I’d rather learn from one bird how to sing
than teach ten thousand stars how not to dance
-ee cummings

I was lying still-wet on the floor of a purple bathtub as my mother twisted the washcloth raining a final stream of warmth upon me, the coda to my night’s bath. I was less than three. It’s my earliest memory & I got to share it with her again in one of our regular Saturday chats. She chuckled more at my remembrance than at hers. And we laughed together once more when I recalled a ritual in which I lay in beds as she fluttered a fresh top sheet down upon me, a cloud landing in a meadow.
From where do we learn love? How is it taught to us?…

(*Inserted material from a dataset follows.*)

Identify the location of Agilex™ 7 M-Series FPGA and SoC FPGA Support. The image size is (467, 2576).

Nearing ninety-five, mother lives alone on the fourth floor of an
assisted-living condominium that overlooks a duck pond. "I miss my
chicakedees and cardinals," she often tells me, a little confused at
the absecence of birds she fed for seventy years when she lived in a
house, "but I still have my music."
I always think of my mother not as the person who taught me how to sing, but as the one who helped me appreciate the voice of music. I am one of her four children and she taught each of us what was most important – how
to love. And she did this not with instruction but with her presence.
I often ask caregivers who taught them love. They offer beautiful answers. But what touches me most is the look on their faces as they describe their teacher. "It was my late grandmother," someone will say. And as the words fall from their mouths, I can almost see their grandmother sitting behind them smiling.

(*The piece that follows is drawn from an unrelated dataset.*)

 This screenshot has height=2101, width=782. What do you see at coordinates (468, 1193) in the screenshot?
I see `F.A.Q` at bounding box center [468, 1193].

"It was the doctor who came to my house when I had Scarlet Fever," another will say. And I picture my own family doctor walking into my room with his magic bag, his kind eyes, his cold stethescope, his warm touch.
We learn love not from those who explain the concept to us, but from those who make us feel loved. We learn love from those who accept and affirm us, perhaps when we are feeling judged and rejected by others.

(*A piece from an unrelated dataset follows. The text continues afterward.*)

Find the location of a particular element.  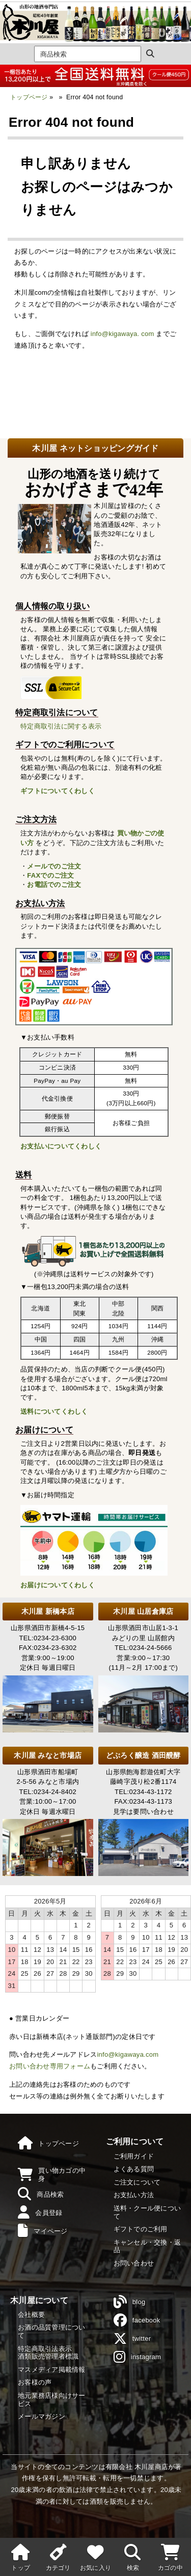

Whenever I see a caregiver leaning to help someone in need, I wonder about this legacy of love. Who awakened in them the seed of kindness? Who was the first to help them climb outside themselves to fill another’s emptiness?
Lots of people spend lots of energy trying to crush our ability to dance. I am glad to have learned the song of love from a kind woman, to know the memory of water wrung from a wash cloth and the fluttering of fresh sheets at bedtime. These are ways Love tells us of her presence in this world.
-Erie Chapman
Today’s poem fragment – from Rilke – The Third Elegy:
Mother, you made him small, it was you who began him,
he was new to you, you bent over his new
eyes the friendly world, and shut out the hostile.
Oh, where are the years when you interposed
your slender figure between him and the seething chaos?
How much you hid from him: the room, nightly suspect,
you made harmless, out of your heart’s refuge
you mingled a more human space into the space of his night.